I am leaning towards a standard deviation approach to determine if there are any exceptionally high or low alues within the set. But I don't know how many standard deviations to count and I am looking for a generic method which can apply accross different sites (ie, maybe the number of standard deviations to count is different for different sites ???)
My data set consists of a performance-ratio between 0 and 1 :
- Typical values range from 75% to 90%
- It will vary throughout the year and from machine to machine as it is dependant on a range of factors.
Here is some real data and the results of my current analysis:
Machine 1: 74.1% 12th percentile Machine 2: 50.2% 6th percentile Machine underperforming - should be flagged Machine 3: 76.5% 32th percentile Machine 4: 78.9% 78th percentile Machine 5: 78.9% 78th percentile Machine 6: 74.1% 12th percentile Machine 7: 76.5% 32th percentile Machine 8: 0% 0th percentile Machine broken down - should be flagged Machine 9: 78.9% 78th percentile Machine 10: 76.5% 32th percentile Machine 11: 72.2% 10th percentile Machine 12: 76.5% 34th percentile Machine 13: 78.7% 75th percentile Machine 14: 78.7% 75th percentile Machine 15: 76.5% 34th percentile Machine 16: 76.5% 34th percentile Machine 17: 76.5% 34th percentile Machine 18: 78.7% 75th percentile Machine 19: 76.5% 34th percentile Machine 20: 78.7% 75th percentile Machine 21: 76.5% 34th percentile Machine 22: 76.5% 34th percentile Machine 23: 76.5% 32th percentile Machine 24: 81.3% 100th percentile Best performing machine, but by no means an outlier Machine 25: 76.5% 32th percentile Machine 26: 75.9% 22th percentile Machine 27: 75.2% 19th percentile Machine 28: 78.3% 73th percentile Machine 29: 78.3% 73th percentile Machine 30: 77.7% 66th percentile Machine 31: 78.3% 73th percentile
The method I am using:
Once plotted on that number line, the smallest data point and the biggest data point in the set of data create the boundaries of an interval of space on the number line that contains all data points in the set. The interquartile range (IQR) is the length of the middle 50% of that interval of space.

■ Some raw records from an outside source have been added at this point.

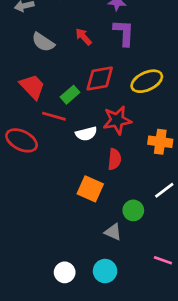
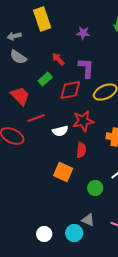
purple L-shape: (124, 33) -> (86, 68), moved
gray semicircle: (43, 42) -> (18, 57), moved
green rectangle: (70, 95) -> (45, 79), moved
red line: (54, 116) -> (36, 118), turned -36
gray triangle: (113, 232) -> (88, 220), moved

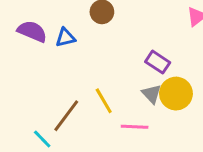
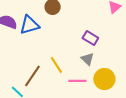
blue triangle: (65, 38) -> (30, 25), size x1.5
yellow circle: (176, 94) -> (104, 79), moved

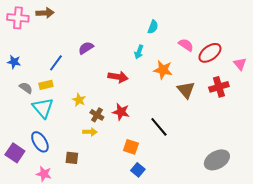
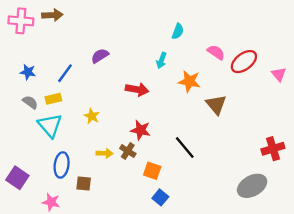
blue star: (14, 62) -> (28, 72), moved
red cross: (219, 87) -> (273, 149), moved
brown cross: (97, 115) -> (128, 151), moved
blue ellipse: (40, 142) -> (62, 165), moved, turned 40

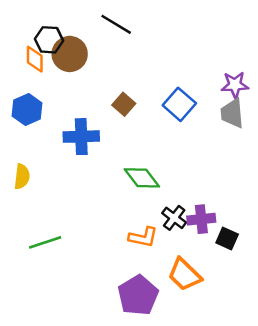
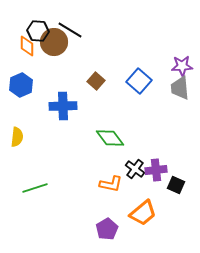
black line: (116, 24) -> (70, 30), moved
orange trapezoid: (184, 275) -> (143, 213), turned -84
purple pentagon: (138, 295) -> (107, 229), size x0.7

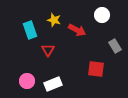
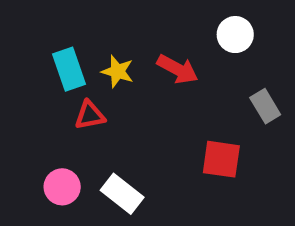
yellow star: (54, 20) -> (117, 71), moved
red triangle: (48, 50) -> (90, 115), moved, turned 48
white rectangle: (53, 84) -> (122, 194), turned 60

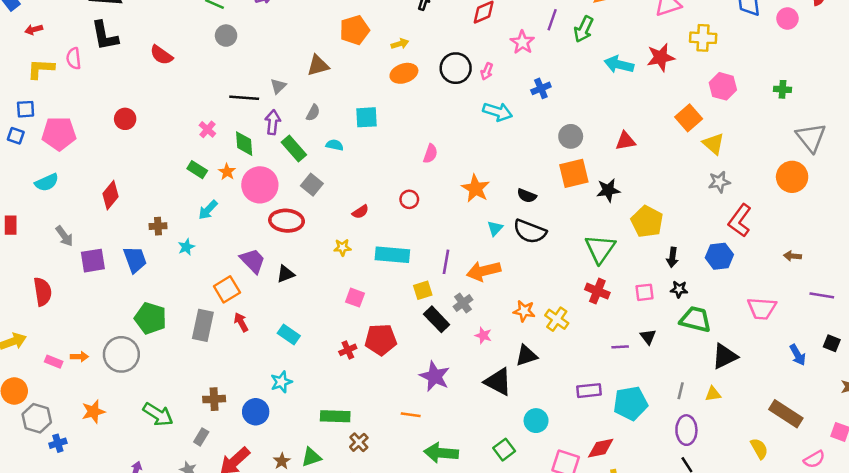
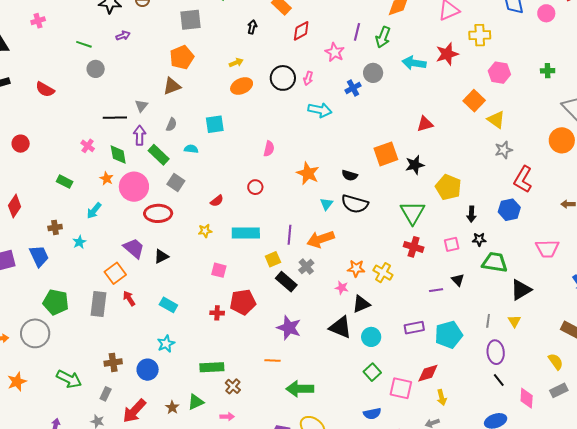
orange pentagon: (355, 30) -> (182, 57), moved
gray circle: (571, 136) -> (373, 73), moved
green rectangle: (197, 170) -> (65, 182), moved
pink star: (483, 335) -> (342, 288), moved
red cross: (348, 350) -> (217, 313), turned 32
yellow triangle: (713, 394) -> (514, 321), turned -48
cyan circle: (536, 421) -> (371, 337), moved
green square: (504, 450) -> (372, 372), moved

I am using a method which groups the data into 3 groups :
- The 50% of this range, ranging from 25% to 75% IQR.
- The lower quartile <25th percentile
- The upper quartile >75th percentile
This method is insufficient - Machine 27 is flagged as it is in the 19th percentile, while its performance ratio is comperable to other machines in the middle of the range which are not flagged.
However, I am not doing the calculation. I am using an external code library: Apache Commons Math to find the cumulative probability of an emperical distribution. This is where the percentile values are coming from in the above data.
I would also like to show a simple indicator to determine the trend of the performance ratio. If I was to take for example the daily performance-ratio of a machine over 30 days. How could I determine if it was improving, steady or descending.